When you buy a luxury car, you expect that, in addition to high performance, you're paying up for amenities that are not available in more basic models. The fit and trim are usually better, and you often get new features first before they work their way down to mainstream models, like automatic parallel parking.

German automaker BMW (BAMXF 1.08%) (BMWYY 0.56%), however, views the premium nature of these perks a little differently. The luxury car company has begun charging buyers subscription fees to access features that are built into every vehicle they produce.

In a global economy beset by rampant inflation, high gas prices, and the possibility of a recession on the horizon, other automakers may see this as a way to generate incremental streams of revenue to help offset sagging car sales. But they would do so at their own peril.

Automotive computer chip.

Image source: Getty Images.

Microtransactions or microaggressions?

The Verge reports that BMW has a slew of new "microtransactions" for its cars sold in various countries such as the U.K., Germany, South Africa, and New Zealand (apparently not the U.S. just yet) that include subscriptions for things like heated seats, Apple's CarPlay technology, automatic map updates, adaptive high beams, and even being able to play engine noises in the vehicle. 

A number of these features, such as heated seats and CarPlay functionality, can be found standard in even the base model of mass-market vehicles, while others like adaptive headlights have often been an upgrade. And while a lot of the features can be purchased with a one-time fee, BMW is trying to turn the options into a recurring revenue stream.

By building its cars with all of the features built into the software, it can turn them on and off with the flip of a switch. 

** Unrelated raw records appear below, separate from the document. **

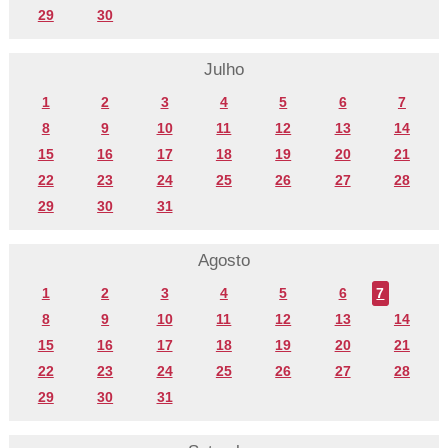
29
30
Julho
1
2
3
4
5
6
7
8
9
10
11
12
13
14
15
16
17
18
19
20
21
22
23
24
25
26
27
28
29
30
31
Agosto
1
2
3
4
5
6
7
8
9
10
11
12
13
14
15
16
17
18
19
20
21
22
23
24
25
26
27
28
29
30
31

In the U.K., for example, heating the front seats of your pricey new BMW will set you back 15 British pounds a month, or a one-time fee of 350 pounds (roughly $415 at recent exchange rates). Being able to have adaptive high beams that automatically dim when oncoming cars approach would cost you 10 pounds a month, or 200 pounds for the "unlimited" option, the equivalent of around $237.

In comparison, Volkswagen (VWAGY -3.76%) will charge you $955 to add the feature to your 2022 Jetta as part of its Driver Assistance package, which includes a bunch of other high-tech features, such as automatic braking if you get too close to a car in front of you and monitoring your blind spots -- that will cost you another 750 pounds, or $883, on your BMW.

A new way to pay

It used to be only your bank or wireless carrier would ding you with fees for whatever service they offered, but BMW's plan seems more reminiscent of when airlines began charging passengers for every amenity. 

First, it was for carry-on bags, but now air travelers can find fees for choosing a seat, paying for snacks, using a plane's Wi-Fi, or even having a nonalcoholic beverage. Not many people think the flying experience has improved with the imposition of those fees.

In reality, BMW is only changing the way it charges you, at least for some of the options, but buyers may not like the idea of having to open their wallet every time they want a new feature, particularly since they're all built into the car anyway.

It's also going to cost BMW more money to build their cars packed with features, many of which will never be used. BMW has been enjoying rising profits because of the spiraling cost of a new car, but nickel-and-diming customers may end up working against it.

New car prices are already at record highs, with the average car price at $45,844, a 14.5% increase from last year. Yet car sales over the first six months of 2022 are expected to be 5.8 million, a better-than-19% drop from the year-ago period.

Introducing niggling charges for what many might think ought to be a standard feature in a luxury car will win the automakers few friends and could further exacerbate declining sales.